25 % de pertes de rendement en 1990

Les instituts se sont particulièrement intéressés à l’impact de l’O3 sur le blé, les pommes de terre, les tomates de plein champ, les prairies permanentes, ainsi que des essences de bois. Ainsi, en 2010, l’ozone a provoqué 962 millions d’euros (M€) de pertes en blé tendre, avec en moyenne une diminution de rendement de 15 %. En pommes de terre, les pertes s’élèvent à 212 M€ (–11 % de rendement) ; en tomates à 9 M€ (–2 %) et à 1 041 M€ pour les prairies (–11 %).

Ils soulignent que « la tendance est à la baisse pour les prochaines années, mais les pertes restent importantes ». À titre d’exemple, ils estiment qu’en 1990, les pertes de rendement imputées à la pollution par l’ozone étaient de 25 % en blé tendre. En 2030, elles seraient réduites à 12 % (727 M€ de pertes) pour la céréale. Ce taux serait de 10 % pour les pommes de terre (177 M€), 1 % en tomates (3 M€) et 9 % en prairies (880 M€).
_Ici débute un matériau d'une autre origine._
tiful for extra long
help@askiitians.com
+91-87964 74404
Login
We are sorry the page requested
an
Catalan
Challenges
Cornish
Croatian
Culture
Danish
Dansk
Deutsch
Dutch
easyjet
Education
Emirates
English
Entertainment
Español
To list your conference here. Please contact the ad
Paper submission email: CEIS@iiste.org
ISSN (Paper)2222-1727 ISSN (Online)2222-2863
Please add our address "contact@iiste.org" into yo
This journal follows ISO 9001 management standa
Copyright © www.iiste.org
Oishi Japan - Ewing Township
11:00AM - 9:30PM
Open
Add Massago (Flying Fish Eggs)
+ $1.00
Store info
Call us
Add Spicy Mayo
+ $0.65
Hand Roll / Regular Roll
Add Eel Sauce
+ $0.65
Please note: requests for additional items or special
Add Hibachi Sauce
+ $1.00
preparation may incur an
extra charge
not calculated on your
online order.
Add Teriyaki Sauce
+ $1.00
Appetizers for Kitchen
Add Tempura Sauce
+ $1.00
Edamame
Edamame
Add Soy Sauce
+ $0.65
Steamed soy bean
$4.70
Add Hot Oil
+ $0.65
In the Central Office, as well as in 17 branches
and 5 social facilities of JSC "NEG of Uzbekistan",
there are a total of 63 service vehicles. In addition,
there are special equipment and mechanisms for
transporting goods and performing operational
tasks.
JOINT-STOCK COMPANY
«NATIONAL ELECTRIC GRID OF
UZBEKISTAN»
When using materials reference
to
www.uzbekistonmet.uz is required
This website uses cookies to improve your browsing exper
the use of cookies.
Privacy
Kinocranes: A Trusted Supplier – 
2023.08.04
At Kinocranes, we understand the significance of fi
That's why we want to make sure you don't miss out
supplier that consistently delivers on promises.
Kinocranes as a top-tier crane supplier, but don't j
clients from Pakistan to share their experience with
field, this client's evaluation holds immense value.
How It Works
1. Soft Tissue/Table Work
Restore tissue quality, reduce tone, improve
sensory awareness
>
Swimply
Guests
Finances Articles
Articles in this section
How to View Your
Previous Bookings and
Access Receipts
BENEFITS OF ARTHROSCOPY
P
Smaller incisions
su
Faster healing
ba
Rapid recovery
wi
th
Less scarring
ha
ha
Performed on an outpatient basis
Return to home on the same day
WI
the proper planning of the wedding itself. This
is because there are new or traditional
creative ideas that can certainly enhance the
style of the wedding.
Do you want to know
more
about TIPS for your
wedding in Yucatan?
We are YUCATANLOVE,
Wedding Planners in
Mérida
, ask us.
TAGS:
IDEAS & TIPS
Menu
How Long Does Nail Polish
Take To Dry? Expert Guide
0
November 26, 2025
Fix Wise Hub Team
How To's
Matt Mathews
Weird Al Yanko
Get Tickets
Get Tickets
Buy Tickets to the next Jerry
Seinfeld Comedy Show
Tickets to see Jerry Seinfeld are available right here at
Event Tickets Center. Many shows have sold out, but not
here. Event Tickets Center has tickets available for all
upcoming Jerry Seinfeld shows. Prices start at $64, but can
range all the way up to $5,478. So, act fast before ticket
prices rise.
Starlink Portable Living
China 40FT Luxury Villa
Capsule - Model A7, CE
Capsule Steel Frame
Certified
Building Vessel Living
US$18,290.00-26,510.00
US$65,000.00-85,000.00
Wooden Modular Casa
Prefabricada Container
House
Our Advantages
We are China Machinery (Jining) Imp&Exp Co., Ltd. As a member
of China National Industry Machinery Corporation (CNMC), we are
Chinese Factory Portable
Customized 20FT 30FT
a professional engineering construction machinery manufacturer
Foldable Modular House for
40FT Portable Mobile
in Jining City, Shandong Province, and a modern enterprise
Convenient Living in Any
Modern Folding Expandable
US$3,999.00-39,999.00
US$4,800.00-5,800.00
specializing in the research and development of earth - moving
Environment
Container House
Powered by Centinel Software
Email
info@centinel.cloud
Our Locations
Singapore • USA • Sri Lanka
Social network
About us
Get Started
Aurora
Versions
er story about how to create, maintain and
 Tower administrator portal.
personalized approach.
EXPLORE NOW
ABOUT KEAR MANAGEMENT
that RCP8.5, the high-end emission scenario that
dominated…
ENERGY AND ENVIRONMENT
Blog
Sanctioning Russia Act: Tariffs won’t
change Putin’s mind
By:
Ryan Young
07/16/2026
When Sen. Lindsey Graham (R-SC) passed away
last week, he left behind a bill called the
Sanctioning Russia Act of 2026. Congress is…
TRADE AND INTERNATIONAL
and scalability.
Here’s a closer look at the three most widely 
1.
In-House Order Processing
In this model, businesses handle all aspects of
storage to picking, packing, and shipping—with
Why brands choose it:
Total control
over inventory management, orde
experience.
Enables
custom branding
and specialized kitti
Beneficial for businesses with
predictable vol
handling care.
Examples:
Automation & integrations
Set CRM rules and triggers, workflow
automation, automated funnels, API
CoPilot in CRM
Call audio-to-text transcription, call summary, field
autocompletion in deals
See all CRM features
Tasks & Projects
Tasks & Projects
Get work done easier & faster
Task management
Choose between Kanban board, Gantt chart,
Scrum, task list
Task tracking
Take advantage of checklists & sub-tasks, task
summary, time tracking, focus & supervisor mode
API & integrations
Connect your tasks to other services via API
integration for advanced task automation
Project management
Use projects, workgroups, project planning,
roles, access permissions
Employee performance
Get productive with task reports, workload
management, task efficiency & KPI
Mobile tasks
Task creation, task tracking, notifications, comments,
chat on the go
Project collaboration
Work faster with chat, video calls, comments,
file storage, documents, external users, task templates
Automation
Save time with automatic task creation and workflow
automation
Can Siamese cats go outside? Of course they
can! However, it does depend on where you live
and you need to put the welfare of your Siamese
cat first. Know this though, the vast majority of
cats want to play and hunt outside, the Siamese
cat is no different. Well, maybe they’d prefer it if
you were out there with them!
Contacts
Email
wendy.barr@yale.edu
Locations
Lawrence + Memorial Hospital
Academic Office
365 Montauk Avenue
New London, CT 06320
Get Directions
> À lire également : Qualité de l’air : L’ozone, un polluant qui impacte les rendements (27/02/2020)

Leviers d’atténuation

L’Ademe et l’Ineris indiquent que des pratiques agricoles susceptibles de limiter l’impact économique de l’ozone sur les cultures sont identifiées. Mais ces stratégies ne sont « pas jugées pertinentes sur le terrain ». Ainsi, l’application des régulateurs de croissance et de fongicides est « contraire à la politique Écophyto », l’irrigation est « non pertinente dans la plupart des régions pour le blé », le remplacement par d’autres cultures (orge au lieu du blé tendre par exemple) est « limité par la demande sur les marchés ».

Ils considèrent ainsi que « les stratégies de mitigation des émissions de polluants précurseurs de l’ozone sont certainement plus appropriées que les stratégies d’adaptation du secteur agricole ». Ces précurseurs sont, selon l’Ineris, les oxydes d’azote (NOx), les composés organiques volatils (COVs) dont le méthane (CH4), et le monoxyde de carbone (CO).

H. Parisot

(1) Agence de l’environnement et de la maîtrise de l’énergie.

(2) Institut national de l’environnement industriel et des risques.